Crews quarters (left) and formal dining room (right). The alcoves around the dining room display gifts from around the world - some are quite beautiful.



The other main feature of todays tour was Edinbourgh Castle. This fortified village was the home for Kings and Queens from the 1100s to the 17th century when conflicts decreased. It was the historic residence of royalty when in Scotland, but nowadays that residence is Holyrood Palace. Perched on the hill above the city, Edinburgh Castle is a beautiful site. The cobblestone steets and the narrow passageways give you a sense of what it would have been like to live in this city. We visited St. Margaret's chapel from the 11th century (the oldest building at the Edinburgh castle site) which was built by the same Queen that started the ferry service at Queensferry. She brought Catholism to Scotland which was prevalent until the 1600s when it changed to Presbyterian. We also saw the Scottish Honours (crown jewels - Septre, mace and crown) display - a wonderful history lesson of the various kings through the ages.
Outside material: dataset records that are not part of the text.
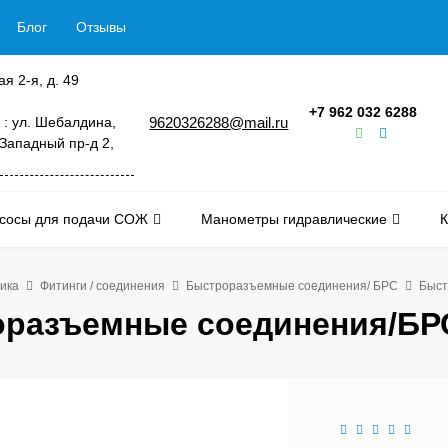
Блог
Отзывы
ая 2-я, д. 49
+7 962 032 6288
 : ул. Шебалдина,
9620326288@mail.ru
 Западный пр-д 2,
сосы для подачи СОЖ
Манометры гидравлические
К
ика
Фитинги / соединения
Быстроразъемные соединения/ БРС
Быст
разъемные соединения/БРС-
Old town appears as a series of buildings "piled" on top of each other - with the city built on 7 hills, the lower buildings are only about 3 stories in height, while the ones further up the hills are 8-9 stories - makes for the "layered" look. Much of the old town is of Georgian architecture made from cream coloured sandstone which was quarried locally. Once the train arrived, red sandstone was imported from other areas and used for housing and commercial building construction.
We were very impressed with how hilly and scenic the city was mixed with the historic buildings - far more vibrant and beautiful than we expected. Definitely a site for a repeat visit.